NAME
Tie::CArray - Space-efficient, typed, external C Arrays (Alpha)
SYNOPSIS
use Tie::CArray;
$dblarr = new Tie::CDoubleArray(10000);
@values = (0..10000);
$dblarr = new Tie::CIntArray(10000,\@values);
ref $dblarr eq 'Tie::CIntArray' and
$dblarr->set(0,1) and
$dblarr->get(0) == 1;
tie @array, 'Tie::CDoubleArray', 10000, \@values;
print $array[0], join ', ', @dbl[1..20];
DESCRIPTION
Several XS classes and methods to deal with typed, space-efficient C arrays are provided. Range checked and tieable.
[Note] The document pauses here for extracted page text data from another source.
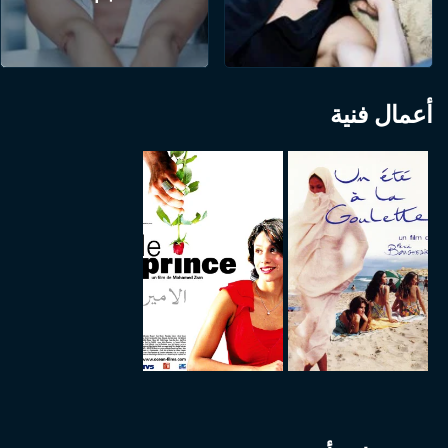
أعمال فنية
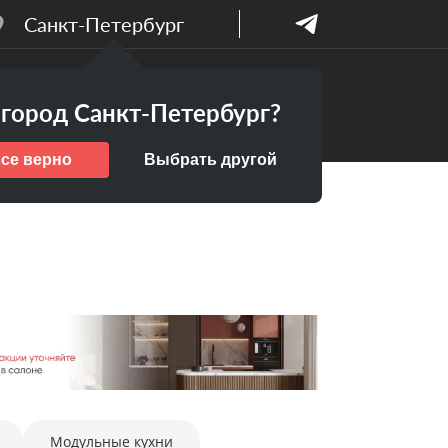
Санкт-Петербург
Бесплатный
ПАНИИ
город Санкт-Петербург?
дизайн-проект
все верно
Выбрать другой
Модульные кухни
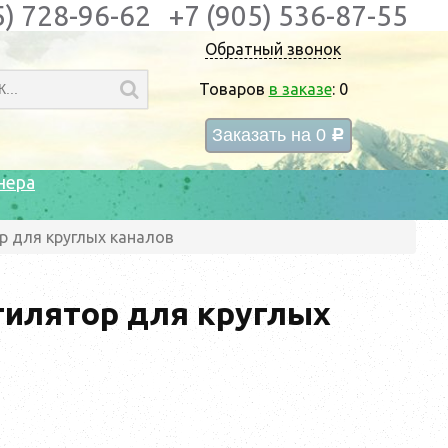
5) 728-96-62
+7 (905) 536-87-55
Обратный звонок
Товаров
в заказе
:
0
Заказать на
0
c
нера
р для круглых каналов
тилятор для круглых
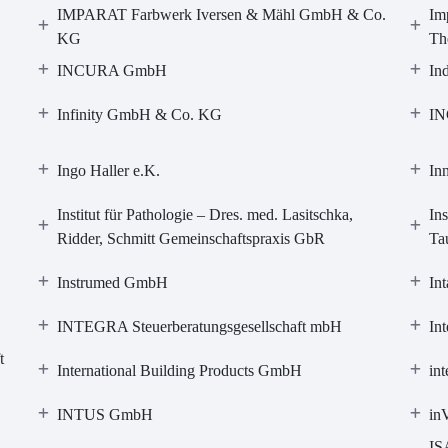
IMPARAT Farbwerk Iversen & Mähl GmbH & Co.
Im
KG
Th
INCURA GmbH
In
Infinity GmbH & Co. KG
IN
Ingo Haller e.K.
In
Institut für Pathologie – Dres. med. Lasitschka,
Ins
Ridder, Schmitt Gemeinschaftspraxis GbR
Ta
Instrumed GmbH
In
INTEGRA Steuerberatungsgesellschaft mbH
Int
t
International Building Products GmbH
int
INTUS GmbH
in
IS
There are hand-optimized, fast XS versions for the three basic C-types array of INT, DOUBLE and STRING and some sequential aggregate types int[2][], int[3][], int[4][], double[2][] and double[3][].
This roughly reflects to:
CArray
CIntArray int[]
CInt2Array int[][2]
CInt3Array int[][3]
CInt4Array int[][4]
CDoubleArray double[]
CDouble2Array double[][2]
CDouble3Array double[][3]
CStringArray *char[]
Typed C arrays need about three times less space then untyped perl arrays. Such as various computional geometry modules dealing with 10.000 - 200.000 double[3]. Modification is done in-place and preferably in bulk.
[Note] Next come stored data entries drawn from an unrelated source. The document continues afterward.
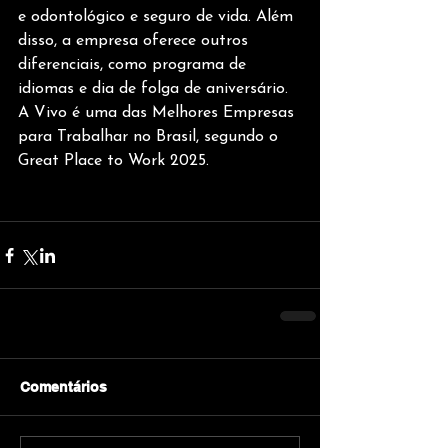
e odontológico e seguro de vida. Além 
disso, a empresa oferece outros 
diferenciais, como programa de 
idiomas e dia de folga de aniversário. 
A Vivo é uma das Melhores Empresas 
para Trabalhar no Brasil, segundo o 
Great Place to Work 2025. 
Comentários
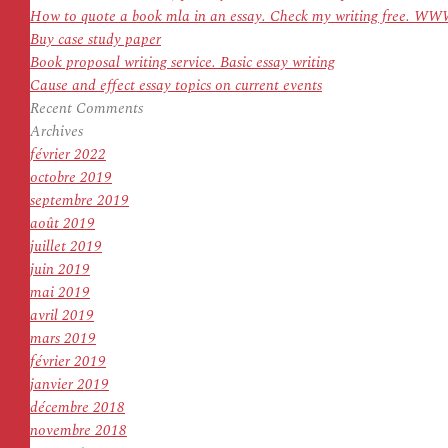
How to quote a book mla in an essay. Check my writing f
Buy case study paper
Book proposal writing service. Basic essay writing
Cause and effect essay topics on current events
Recent Comments
Archives
février 2022
octobre 2019
septembre 2019
août 2019
juillet 2019
juin 2019
mai 2019
avril 2019
mars 2019
février 2019
janvier 2019
décembre 2018
novembre 2018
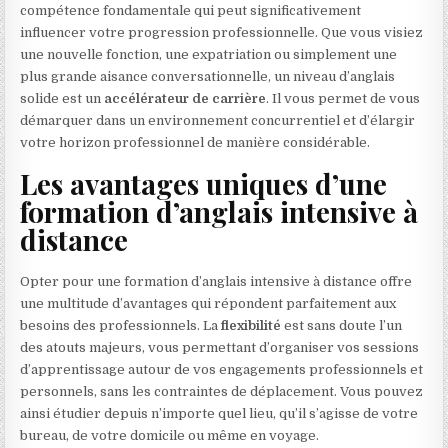
compétence fondamentale qui peut significativement
influencer votre progression professionnelle. Que vous visiez
une nouvelle fonction, une expatriation ou simplement une
plus grande aisance conversationnelle, un niveau d’anglais
solide est un
accélérateur de carrière
. Il vous permet de vous
démarquer dans un environnement concurrentiel et d’élargir
votre horizon professionnel de manière considérable.
Les avantages uniques d’une
formation d’anglais intensive à
distance
Opter pour une formation d’anglais intensive à distance offre
une multitude d’avantages qui répondent parfaitement aux
besoins des professionnels. La
flexibilité
est sans doute l’un
des atouts majeurs, vous permettant d’organiser vos sessions
d’apprentissage autour de vos engagements professionnels et
personnels, sans les contraintes de déplacement. Vous pouvez
ainsi étudier depuis n’importe quel lieu, qu’il s’agisse de votre
bureau, de votre domicile ou même en voyage.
It might also be easier to write XSUBs by converting the data to CArray's before, pass this pointer to the C func, and handle the results in Perl then.
The Fetch/Store operations with tied arrays copy the scalars to perl and back, so it shouldn't be abused for BIG data.
Perl's safemalloc/safefree is used.
EFFICIENT GROW
CArray's are efficiently growable, which is needed for several algorithms, such as placing extra sentinels at the end, adding three points for a super-triangle for Delaunay triangulation, ...
Extra space is always allocated to fit nicely into the page boundary, defined by the system granularity. For now it's 2048, half of the usual 4096, but this can be tweaked (e.g. for many small arrays) in the C function freesize().
CLASS METHODS
- new ( size, [ template, [ values ]] )
-
The new method is provided for all classes, the optional arrayref initarg applies only to the base
Array
classes, not the aggregate.The constructor creates a new
Tie::CArray
object. For theArray
classes the second optional argument is used to initialize it with an array. The second argument may also be used by a seperate init call. If the optionally provided values arrayref is shorter that the allocated size, the rest will stay uninitialized.$D = new Tie::CDoubleArray( 1000, ,[0..999] );
- len ()
-
The len method returns the length of the array, 1+ the index of the last element. To enlarge the array grow() should be used.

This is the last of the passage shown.